• _Collected data entries_
________________________

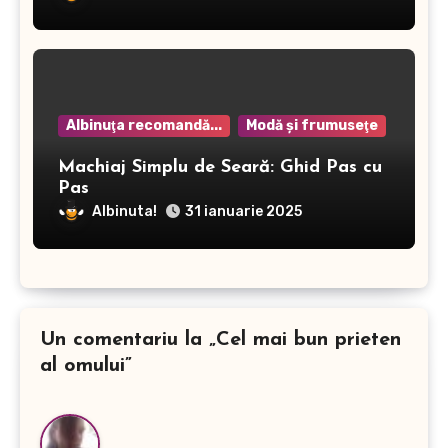
Albinuţa recomandă...
Modă şi frumuseţe
Machiaj Simplu de Seară: Ghid Pas cu
Pas
Albinuta!
31 ianuarie 2025
Un comentariu la „Cel mai bun prieten
al omului”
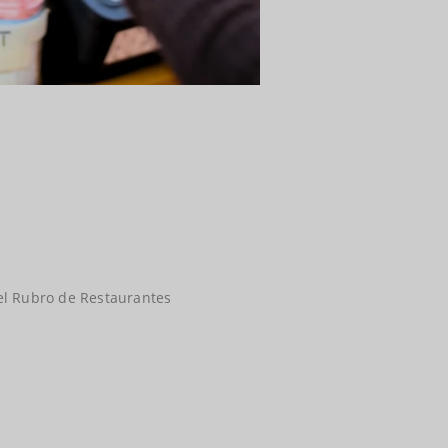
el Rubro de Restaurantes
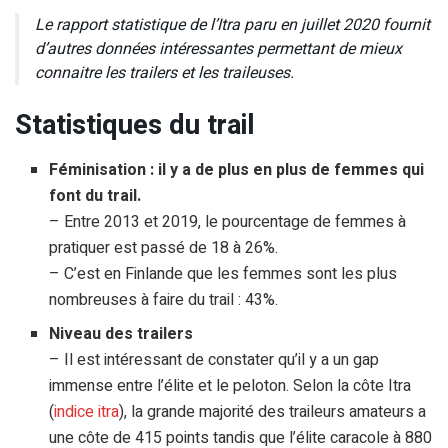
Le rapport statistique de l’Itra paru en juillet 2020 fournit
d’autres données intéressantes permettant de mieux
connaitre les trailers et les traileuses.
Statistiques du trail
Féminisation : il y a de plus en plus de femmes qui
font du trail.
– Entre 2013 et 2019, le pourcentage de femmes à
pratiquer est passé de 18 à 26%.
– C’est en Finlande que les femmes sont les plus
nombreuses à faire du trail : 43%.
Niveau des trailers
– Il est intéressant de constater qu’il y a un gap
immense entre l’élite et le peloton. Selon la côte Itra
(
indice itra
), la grande majorité des traileurs amateurs a
une côte de 415 points tandis que l’élite caracole à 880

________________________

Retype the entries exactly, skipping every picture.

• _Written response_
Albinuţa recomandă...
Modă şi frumuseţe
Machiaj Simplu de Seară: Ghid Pas cu
Pas
Albinuta!
31 ianuarie 2025
Un comentariu la „Cel mai bun prieten
al omului”
el Rubro de Restaurantes
Le rapport statistique de l’Itra paru en juillet 2020 fournit
d’autres données intéressantes permettant de mieux
connaitre les trailers et les traileuses.
Statistiques du trail
Féminisation : il y a de plus en plus de femmes qui
font du trail.
– Entre 2013 et 2019, le pourcentage de femmes à
pratiquer est passé de 18 à 26%.
– C’est en Finlande que les femmes sont les plus
nombreuses à faire du trail : 43%.
Niveau des trailers
– Il est intéressant de constater qu’il y a un gap
immense entre l’élite et le peloton. Selon la côte Itra
(
indice itra
), la grande majorité des traileurs amateurs a
une côte de 415 points tandis que l’élite caracole à 880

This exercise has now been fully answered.